Dance your way to health

Jog, swim, cycle. When you ask your doctor how to exercise, you seem to always get the same answer. But what if these choices don’t suit you?

The importance of appropriate lifestyle choice and their impact on health has by now become general knowledge. At the core of these measures are usually weight optimization, wholesome food choices, avoidance of unhealthy behavior such as smoking, stress and too much alcohol, and: doing more physical exercise. Starting out with physical exercise, one may choose both endurance and strength training, or a combination thereof.

Individualists who enjoy running, swimming or cycling and are willing to do this long term are at an advantage, as they have already found suitable ways to improve their health. But what about those of us who may be a little older, or feel more at ease exercising in a group?

This group of people may find it difficult to find a suitable team sport to start with and might profit from trying out dancing. Dance schools typically offer beginner classes for all age groups, and one can choose between more social environments and more sporty classes. Even after classes end, dancers may continue to socialize and train either as couples or teams, and thus be attractive in the long term.

Learning and practicing dance steps are a form of exercise that has a positive influence on both body and mind. It challenges the whole body, increases flexibility as much as balance, endurance, coordination and cognition and memory.

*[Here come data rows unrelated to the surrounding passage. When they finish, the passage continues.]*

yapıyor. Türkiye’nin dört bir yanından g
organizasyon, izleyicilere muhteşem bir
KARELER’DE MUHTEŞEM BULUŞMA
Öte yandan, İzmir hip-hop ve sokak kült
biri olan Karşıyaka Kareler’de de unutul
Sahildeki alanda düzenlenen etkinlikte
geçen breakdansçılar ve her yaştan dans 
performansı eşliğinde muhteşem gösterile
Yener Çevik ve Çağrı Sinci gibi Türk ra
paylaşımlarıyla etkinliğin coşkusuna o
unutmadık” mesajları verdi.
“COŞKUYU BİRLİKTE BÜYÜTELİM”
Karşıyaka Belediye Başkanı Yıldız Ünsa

Given all these advantages for our health dancing has to offer, it is of little wonder dancing has become the focus of attention of sports scientists. From their perspective, dancing is a composite activity, which encourages use of various skills to reach the goal. Dancing trains coordination, rhythm, endurance, and strength, in particular core strength, to various degrees depending on dance style.

If we look at the energy consumption, dance style and degree of sportiness will have their impact, but it is comparable to the typical sports exercises done. One hour dance for a 60 kg woman will lead to an average energy consumption of about 200 kcal, equivalent to an hour gymnastics or volleyball. A 70 kg man doing high powered Rock ‘n’ Roll will expend as much as 600 kcal in an hour, equivalent to jogging. One hour of Tango, by contrast, would expend 400 kcal, equivalent to an hour of Badminton.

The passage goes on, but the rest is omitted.